[Records excerpted from a collection]
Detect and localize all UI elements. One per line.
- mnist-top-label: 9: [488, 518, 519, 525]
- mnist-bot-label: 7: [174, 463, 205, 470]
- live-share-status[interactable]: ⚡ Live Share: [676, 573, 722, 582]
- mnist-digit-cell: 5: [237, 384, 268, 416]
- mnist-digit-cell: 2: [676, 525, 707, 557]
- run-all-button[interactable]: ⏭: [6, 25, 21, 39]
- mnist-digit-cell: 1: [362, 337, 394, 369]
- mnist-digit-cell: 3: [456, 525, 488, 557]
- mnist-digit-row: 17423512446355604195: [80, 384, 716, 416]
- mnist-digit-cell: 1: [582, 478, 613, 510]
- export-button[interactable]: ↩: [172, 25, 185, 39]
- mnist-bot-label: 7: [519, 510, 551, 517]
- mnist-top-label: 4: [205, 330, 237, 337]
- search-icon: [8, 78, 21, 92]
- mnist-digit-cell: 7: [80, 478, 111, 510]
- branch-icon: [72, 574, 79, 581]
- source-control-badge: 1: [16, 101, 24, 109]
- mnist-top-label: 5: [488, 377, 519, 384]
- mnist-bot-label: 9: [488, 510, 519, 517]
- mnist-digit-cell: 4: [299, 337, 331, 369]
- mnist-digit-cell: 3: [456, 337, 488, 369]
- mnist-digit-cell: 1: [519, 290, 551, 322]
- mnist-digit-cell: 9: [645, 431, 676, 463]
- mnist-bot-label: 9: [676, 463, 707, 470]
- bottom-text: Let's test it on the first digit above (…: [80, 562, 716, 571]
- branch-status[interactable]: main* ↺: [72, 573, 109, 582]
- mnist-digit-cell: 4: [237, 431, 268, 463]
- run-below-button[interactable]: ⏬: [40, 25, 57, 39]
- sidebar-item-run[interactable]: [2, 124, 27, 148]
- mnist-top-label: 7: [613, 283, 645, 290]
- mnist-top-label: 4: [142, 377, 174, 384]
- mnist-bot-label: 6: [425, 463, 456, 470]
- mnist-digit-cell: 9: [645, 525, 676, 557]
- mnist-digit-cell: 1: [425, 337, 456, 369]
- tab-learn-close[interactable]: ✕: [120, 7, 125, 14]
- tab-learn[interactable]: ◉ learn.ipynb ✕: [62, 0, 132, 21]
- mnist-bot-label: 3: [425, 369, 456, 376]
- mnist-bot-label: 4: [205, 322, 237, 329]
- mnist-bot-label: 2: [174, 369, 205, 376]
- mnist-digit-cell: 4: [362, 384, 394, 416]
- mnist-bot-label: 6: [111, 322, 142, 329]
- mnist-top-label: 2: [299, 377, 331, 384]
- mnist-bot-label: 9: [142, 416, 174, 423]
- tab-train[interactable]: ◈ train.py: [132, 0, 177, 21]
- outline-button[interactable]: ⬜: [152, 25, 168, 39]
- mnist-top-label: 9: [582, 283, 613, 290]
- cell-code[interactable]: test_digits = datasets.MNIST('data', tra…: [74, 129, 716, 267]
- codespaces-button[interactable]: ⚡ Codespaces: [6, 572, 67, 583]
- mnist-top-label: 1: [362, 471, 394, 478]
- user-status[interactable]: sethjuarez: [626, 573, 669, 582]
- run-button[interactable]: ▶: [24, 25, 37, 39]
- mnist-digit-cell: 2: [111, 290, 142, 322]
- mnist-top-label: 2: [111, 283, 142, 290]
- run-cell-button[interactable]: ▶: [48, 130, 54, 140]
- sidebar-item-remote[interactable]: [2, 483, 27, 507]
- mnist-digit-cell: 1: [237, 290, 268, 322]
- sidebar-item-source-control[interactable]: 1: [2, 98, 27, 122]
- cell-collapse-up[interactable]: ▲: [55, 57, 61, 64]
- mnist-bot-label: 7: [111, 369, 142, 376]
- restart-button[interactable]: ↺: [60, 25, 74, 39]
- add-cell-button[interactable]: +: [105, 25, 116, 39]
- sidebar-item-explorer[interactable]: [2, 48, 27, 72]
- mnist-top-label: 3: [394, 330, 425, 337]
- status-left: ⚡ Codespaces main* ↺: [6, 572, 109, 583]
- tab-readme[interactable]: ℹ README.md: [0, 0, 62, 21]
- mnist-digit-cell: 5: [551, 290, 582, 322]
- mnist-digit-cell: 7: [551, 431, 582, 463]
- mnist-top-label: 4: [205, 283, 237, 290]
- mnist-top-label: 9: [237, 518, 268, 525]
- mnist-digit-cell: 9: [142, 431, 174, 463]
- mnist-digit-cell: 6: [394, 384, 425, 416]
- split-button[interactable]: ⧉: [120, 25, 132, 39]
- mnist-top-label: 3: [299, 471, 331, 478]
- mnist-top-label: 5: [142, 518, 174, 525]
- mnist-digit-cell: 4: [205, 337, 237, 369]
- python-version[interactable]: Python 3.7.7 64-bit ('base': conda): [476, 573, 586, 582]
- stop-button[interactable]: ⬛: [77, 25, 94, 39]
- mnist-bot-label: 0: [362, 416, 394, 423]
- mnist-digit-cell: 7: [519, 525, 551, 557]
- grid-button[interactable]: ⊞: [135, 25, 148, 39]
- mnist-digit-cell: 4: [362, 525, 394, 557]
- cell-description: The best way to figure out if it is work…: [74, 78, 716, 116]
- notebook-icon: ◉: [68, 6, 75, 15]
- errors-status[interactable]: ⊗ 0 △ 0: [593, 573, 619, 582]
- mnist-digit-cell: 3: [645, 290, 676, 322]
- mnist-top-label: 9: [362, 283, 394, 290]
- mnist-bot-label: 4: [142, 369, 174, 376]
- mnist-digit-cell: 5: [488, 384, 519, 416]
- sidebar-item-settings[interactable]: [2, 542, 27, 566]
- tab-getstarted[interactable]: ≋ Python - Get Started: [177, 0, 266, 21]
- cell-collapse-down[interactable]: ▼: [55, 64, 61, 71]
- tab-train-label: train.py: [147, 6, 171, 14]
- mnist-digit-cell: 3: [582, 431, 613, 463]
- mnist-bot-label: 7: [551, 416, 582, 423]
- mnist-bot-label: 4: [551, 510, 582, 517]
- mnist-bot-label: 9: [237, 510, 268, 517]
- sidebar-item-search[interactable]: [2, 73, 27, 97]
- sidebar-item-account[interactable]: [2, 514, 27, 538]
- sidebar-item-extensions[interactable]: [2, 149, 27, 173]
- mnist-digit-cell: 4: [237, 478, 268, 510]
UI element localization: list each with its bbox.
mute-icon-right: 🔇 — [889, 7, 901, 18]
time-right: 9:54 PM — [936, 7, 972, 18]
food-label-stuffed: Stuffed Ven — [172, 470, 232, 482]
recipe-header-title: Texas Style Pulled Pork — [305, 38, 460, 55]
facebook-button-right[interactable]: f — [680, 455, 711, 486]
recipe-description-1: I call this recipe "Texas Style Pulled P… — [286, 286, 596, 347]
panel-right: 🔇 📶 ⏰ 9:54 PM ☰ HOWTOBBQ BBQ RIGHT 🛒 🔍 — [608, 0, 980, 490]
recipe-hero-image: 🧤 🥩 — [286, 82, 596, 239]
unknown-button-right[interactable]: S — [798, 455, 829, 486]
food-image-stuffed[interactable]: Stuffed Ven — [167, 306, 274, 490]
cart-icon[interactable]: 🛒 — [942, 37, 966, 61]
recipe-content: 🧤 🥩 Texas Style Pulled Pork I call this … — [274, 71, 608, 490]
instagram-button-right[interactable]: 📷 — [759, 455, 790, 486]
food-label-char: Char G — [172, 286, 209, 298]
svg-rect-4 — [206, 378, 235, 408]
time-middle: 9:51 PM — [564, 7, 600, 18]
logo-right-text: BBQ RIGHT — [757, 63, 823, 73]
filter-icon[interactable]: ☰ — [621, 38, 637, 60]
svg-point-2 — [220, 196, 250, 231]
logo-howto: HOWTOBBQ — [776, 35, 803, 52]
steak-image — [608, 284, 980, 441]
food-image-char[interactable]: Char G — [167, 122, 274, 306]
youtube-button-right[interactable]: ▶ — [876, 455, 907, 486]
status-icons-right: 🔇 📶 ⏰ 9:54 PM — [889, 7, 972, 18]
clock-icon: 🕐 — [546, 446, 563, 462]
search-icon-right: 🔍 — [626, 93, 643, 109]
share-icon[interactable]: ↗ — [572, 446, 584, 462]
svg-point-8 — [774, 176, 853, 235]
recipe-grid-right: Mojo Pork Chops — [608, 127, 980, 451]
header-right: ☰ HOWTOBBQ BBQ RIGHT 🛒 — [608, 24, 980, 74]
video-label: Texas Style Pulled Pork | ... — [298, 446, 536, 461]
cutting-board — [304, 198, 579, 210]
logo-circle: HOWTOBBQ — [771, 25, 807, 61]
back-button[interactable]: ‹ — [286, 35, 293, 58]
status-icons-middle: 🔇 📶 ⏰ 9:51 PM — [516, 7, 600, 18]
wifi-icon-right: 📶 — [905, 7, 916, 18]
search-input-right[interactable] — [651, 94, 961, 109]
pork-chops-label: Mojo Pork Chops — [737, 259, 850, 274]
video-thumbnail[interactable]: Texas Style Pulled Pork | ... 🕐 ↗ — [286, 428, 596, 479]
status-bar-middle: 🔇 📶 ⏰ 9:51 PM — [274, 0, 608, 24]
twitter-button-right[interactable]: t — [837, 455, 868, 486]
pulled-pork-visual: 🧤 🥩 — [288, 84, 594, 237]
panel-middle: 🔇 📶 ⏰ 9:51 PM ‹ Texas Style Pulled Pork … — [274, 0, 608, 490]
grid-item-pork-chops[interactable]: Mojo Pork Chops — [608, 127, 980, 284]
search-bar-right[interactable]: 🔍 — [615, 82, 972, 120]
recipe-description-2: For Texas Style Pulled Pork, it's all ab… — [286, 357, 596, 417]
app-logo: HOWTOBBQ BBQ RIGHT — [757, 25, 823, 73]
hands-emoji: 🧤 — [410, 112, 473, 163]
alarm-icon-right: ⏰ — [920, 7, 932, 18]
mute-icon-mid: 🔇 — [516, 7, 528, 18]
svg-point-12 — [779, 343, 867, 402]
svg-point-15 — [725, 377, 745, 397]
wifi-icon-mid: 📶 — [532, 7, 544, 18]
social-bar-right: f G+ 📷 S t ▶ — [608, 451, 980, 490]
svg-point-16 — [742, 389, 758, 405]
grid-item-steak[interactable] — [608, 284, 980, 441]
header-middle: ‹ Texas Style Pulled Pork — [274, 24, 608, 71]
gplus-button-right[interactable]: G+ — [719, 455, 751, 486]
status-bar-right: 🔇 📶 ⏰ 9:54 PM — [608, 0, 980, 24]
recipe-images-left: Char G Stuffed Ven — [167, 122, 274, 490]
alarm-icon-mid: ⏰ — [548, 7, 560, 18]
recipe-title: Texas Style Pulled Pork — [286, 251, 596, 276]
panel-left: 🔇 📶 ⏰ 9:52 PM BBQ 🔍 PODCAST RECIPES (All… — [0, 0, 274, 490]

Assignment - List every line above that contains the word "Style".

Output for this task -
recipe-header-title: Texas Style Pulled Pork — [305, 38, 460, 55]
recipe-description-1: I call this recipe "Texas Style Pulled P… — [286, 286, 596, 347]
recipe-content: 🧤 🥩 Texas Style Pulled Pork I call this … — [274, 71, 608, 490]
video-label: Texas Style Pulled Pork | ... — [298, 446, 536, 461]
video-thumbnail[interactable]: Texas Style Pulled Pork | ... 🕐 ↗ — [286, 428, 596, 479]
panel-middle: 🔇 📶 ⏰ 9:51 PM ‹ Texas Style Pulled Pork … — [274, 0, 608, 490]
recipe-description-2: For Texas Style Pulled Pork, it's all ab… — [286, 357, 596, 417]
header-middle: ‹ Texas Style Pulled Pork — [274, 24, 608, 71]
recipe-title: Texas Style Pulled Pork — [286, 251, 596, 276]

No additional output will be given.